WHAT THIS TASK INVOLVES — Copy each entry as written.

DATA RECORDS —
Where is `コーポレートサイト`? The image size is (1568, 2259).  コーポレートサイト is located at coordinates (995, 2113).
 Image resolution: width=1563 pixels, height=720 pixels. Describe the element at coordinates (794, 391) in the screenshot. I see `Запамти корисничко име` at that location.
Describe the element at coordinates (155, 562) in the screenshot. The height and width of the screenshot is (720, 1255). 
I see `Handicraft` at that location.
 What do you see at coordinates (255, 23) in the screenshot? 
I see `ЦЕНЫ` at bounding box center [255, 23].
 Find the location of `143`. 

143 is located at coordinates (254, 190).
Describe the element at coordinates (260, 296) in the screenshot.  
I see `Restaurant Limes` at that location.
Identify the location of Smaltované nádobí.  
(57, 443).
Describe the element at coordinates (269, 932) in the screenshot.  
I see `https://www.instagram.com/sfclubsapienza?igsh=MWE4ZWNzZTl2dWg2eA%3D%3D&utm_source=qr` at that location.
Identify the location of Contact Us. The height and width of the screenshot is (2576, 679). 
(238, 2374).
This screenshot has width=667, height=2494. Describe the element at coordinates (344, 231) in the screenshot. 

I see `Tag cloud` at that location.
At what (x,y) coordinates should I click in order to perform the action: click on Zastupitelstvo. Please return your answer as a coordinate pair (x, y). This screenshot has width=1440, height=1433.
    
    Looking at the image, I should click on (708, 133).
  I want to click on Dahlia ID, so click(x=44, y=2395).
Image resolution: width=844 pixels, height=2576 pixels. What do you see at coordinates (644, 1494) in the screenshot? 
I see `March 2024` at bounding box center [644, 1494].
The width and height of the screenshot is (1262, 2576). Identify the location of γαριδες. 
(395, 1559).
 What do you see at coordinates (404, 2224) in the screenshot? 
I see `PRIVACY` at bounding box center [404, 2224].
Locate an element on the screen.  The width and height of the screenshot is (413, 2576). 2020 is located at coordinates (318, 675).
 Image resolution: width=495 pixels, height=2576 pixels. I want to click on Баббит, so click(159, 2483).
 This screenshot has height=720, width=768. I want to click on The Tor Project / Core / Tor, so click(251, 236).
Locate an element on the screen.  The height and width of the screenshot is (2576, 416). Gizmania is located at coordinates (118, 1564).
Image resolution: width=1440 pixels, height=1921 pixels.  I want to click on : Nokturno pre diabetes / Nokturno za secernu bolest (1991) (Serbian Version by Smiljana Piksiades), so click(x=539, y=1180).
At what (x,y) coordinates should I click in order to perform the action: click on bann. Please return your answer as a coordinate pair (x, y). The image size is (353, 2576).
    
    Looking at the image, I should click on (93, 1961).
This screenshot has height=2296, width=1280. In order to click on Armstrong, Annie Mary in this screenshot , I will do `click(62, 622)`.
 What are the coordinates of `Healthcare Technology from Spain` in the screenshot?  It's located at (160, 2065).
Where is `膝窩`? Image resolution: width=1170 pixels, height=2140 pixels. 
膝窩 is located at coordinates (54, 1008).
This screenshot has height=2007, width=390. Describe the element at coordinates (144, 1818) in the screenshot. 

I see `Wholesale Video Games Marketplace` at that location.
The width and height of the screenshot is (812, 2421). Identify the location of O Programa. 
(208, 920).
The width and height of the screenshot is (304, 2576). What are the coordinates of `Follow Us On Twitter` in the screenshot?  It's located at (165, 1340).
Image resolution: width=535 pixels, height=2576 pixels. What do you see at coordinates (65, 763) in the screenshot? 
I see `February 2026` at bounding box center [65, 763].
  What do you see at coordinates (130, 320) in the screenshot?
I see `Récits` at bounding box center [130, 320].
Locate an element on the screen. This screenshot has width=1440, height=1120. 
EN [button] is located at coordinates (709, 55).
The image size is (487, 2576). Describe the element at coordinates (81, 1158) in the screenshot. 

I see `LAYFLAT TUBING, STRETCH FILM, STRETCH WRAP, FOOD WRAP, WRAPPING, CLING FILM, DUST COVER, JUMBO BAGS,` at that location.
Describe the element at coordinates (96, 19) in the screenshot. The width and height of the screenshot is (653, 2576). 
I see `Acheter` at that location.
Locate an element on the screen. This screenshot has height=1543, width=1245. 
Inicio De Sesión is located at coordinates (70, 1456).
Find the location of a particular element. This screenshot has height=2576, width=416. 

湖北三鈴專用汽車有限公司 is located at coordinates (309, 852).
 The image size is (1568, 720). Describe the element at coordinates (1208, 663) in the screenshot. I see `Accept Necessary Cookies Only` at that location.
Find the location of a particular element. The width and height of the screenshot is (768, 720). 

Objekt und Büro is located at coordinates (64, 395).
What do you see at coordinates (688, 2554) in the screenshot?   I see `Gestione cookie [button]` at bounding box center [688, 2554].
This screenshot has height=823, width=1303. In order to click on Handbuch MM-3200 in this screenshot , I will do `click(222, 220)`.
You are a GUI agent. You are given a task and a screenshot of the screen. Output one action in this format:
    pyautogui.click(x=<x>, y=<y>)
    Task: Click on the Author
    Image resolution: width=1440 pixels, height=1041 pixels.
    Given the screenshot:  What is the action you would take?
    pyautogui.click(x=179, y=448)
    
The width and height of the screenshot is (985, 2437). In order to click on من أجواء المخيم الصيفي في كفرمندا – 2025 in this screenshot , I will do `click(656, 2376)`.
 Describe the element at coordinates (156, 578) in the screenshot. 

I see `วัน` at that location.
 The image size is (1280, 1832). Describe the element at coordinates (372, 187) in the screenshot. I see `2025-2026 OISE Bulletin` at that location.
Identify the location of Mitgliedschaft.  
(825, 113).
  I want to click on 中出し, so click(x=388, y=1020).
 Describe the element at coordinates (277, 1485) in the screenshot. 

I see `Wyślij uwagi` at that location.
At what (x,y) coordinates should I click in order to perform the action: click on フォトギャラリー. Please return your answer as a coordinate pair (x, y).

EXPECTED ANSWER —
Where is `コーポレートサイト`? The image size is (1568, 2259).  コーポレートサイト is located at coordinates (995, 2113).
 Image resolution: width=1563 pixels, height=720 pixels. Describe the element at coordinates (794, 391) in the screenshot. I see `Запамти корисничко име` at that location.
Describe the element at coordinates (155, 562) in the screenshot. The height and width of the screenshot is (720, 1255). 
I see `Handicraft` at that location.
 What do you see at coordinates (255, 23) in the screenshot? 
I see `ЦЕНЫ` at bounding box center [255, 23].
 Find the location of `143`. 

143 is located at coordinates (254, 190).
Describe the element at coordinates (260, 296) in the screenshot.  
I see `Restaurant Limes` at that location.
Identify the location of Smaltované nádobí.  
(57, 443).
Describe the element at coordinates (269, 932) in the screenshot.  
I see `https://www.instagram.com/sfclubsapienza?igsh=MWE4ZWNzZTl2dWg2eA%3D%3D&utm_source=qr` at that location.
Identify the location of Contact Us. The height and width of the screenshot is (2576, 679). 
(238, 2374).
This screenshot has width=667, height=2494. Describe the element at coordinates (344, 231) in the screenshot. 

I see `Tag cloud` at that location.
At what (x,y) coordinates should I click in order to perform the action: click on Zastupitelstvo. Please return your answer as a coordinate pair (x, y). This screenshot has width=1440, height=1433.
    
    Looking at the image, I should click on (708, 133).
  I want to click on Dahlia ID, so click(x=44, y=2395).
Image resolution: width=844 pixels, height=2576 pixels. What do you see at coordinates (644, 1494) in the screenshot? 
I see `March 2024` at bounding box center [644, 1494].
The width and height of the screenshot is (1262, 2576). Identify the location of γαριδες. 
(395, 1559).
 What do you see at coordinates (404, 2224) in the screenshot? 
I see `PRIVACY` at bounding box center [404, 2224].
Locate an element on the screen.  The width and height of the screenshot is (413, 2576). 2020 is located at coordinates (318, 675).
 Image resolution: width=495 pixels, height=2576 pixels. I want to click on Баббит, so click(159, 2483).
 This screenshot has height=720, width=768. I want to click on The Tor Project / Core / Tor, so click(251, 236).
Locate an element on the screen.  The height and width of the screenshot is (2576, 416). Gizmania is located at coordinates (118, 1564).
Image resolution: width=1440 pixels, height=1921 pixels.  I want to click on : Nokturno pre diabetes / Nokturno za secernu bolest (1991) (Serbian Version by Smiljana Piksiades), so click(x=539, y=1180).
At what (x,y) coordinates should I click in order to perform the action: click on bann. Please return your answer as a coordinate pair (x, y). The image size is (353, 2576).
    
    Looking at the image, I should click on (93, 1961).
This screenshot has height=2296, width=1280. In order to click on Armstrong, Annie Mary in this screenshot , I will do `click(62, 622)`.
 What are the coordinates of `Healthcare Technology from Spain` in the screenshot?  It's located at (160, 2065).
Where is `膝窩`? Image resolution: width=1170 pixels, height=2140 pixels. 
膝窩 is located at coordinates (54, 1008).
This screenshot has height=2007, width=390. Describe the element at coordinates (144, 1818) in the screenshot. 

I see `Wholesale Video Games Marketplace` at that location.
The width and height of the screenshot is (812, 2421). Identify the location of O Programa. 
(208, 920).
The width and height of the screenshot is (304, 2576). What are the coordinates of `Follow Us On Twitter` in the screenshot?  It's located at (165, 1340).
Image resolution: width=535 pixels, height=2576 pixels. What do you see at coordinates (65, 763) in the screenshot? 
I see `February 2026` at bounding box center [65, 763].
  What do you see at coordinates (130, 320) in the screenshot?
I see `Récits` at bounding box center [130, 320].
Locate an element on the screen. This screenshot has width=1440, height=1120. 
EN [button] is located at coordinates (709, 55).
The image size is (487, 2576). Describe the element at coordinates (81, 1158) in the screenshot. 

I see `LAYFLAT TUBING, STRETCH FILM, STRETCH WRAP, FOOD WRAP, WRAPPING, CLING FILM, DUST COVER, JUMBO BAGS,` at that location.
Describe the element at coordinates (96, 19) in the screenshot. The width and height of the screenshot is (653, 2576). 
I see `Acheter` at that location.
Locate an element on the screen. This screenshot has height=1543, width=1245. 
Inicio De Sesión is located at coordinates (70, 1456).
Find the location of a particular element. This screenshot has height=2576, width=416. 

湖北三鈴專用汽車有限公司 is located at coordinates (309, 852).
 The image size is (1568, 720). Describe the element at coordinates (1208, 663) in the screenshot. I see `Accept Necessary Cookies Only` at that location.
Find the location of a particular element. The width and height of the screenshot is (768, 720). 

Objekt und Büro is located at coordinates (64, 395).
What do you see at coordinates (688, 2554) in the screenshot?   I see `Gestione cookie [button]` at bounding box center [688, 2554].
This screenshot has height=823, width=1303. In order to click on Handbuch MM-3200 in this screenshot , I will do `click(222, 220)`.
You are a GUI agent. You are given a task and a screenshot of the screen. Output one action in this format:
    pyautogui.click(x=<x>, y=<y>)
    Task: Click on the Author
    Image resolution: width=1440 pixels, height=1041 pixels.
    Given the screenshot:  What is the action you would take?
    pyautogui.click(x=179, y=448)
    
The width and height of the screenshot is (985, 2437). In order to click on من أجواء المخيم الصيفي في كفرمندا – 2025 in this screenshot , I will do `click(656, 2376)`.
 Describe the element at coordinates (156, 578) in the screenshot. 

I see `วัน` at that location.
 The image size is (1280, 1832). Describe the element at coordinates (372, 187) in the screenshot. I see `2025-2026 OISE Bulletin` at that location.
Identify the location of Mitgliedschaft.  
(825, 113).
  I want to click on 中出し, so click(x=388, y=1020).
 Describe the element at coordinates (277, 1485) in the screenshot. 

I see `Wyślij uwagi` at that location.
At what (x,y) coordinates should I click in order to perform the action: click on フォトギャラリー. Please return your answer as a coordinate pair (x, y).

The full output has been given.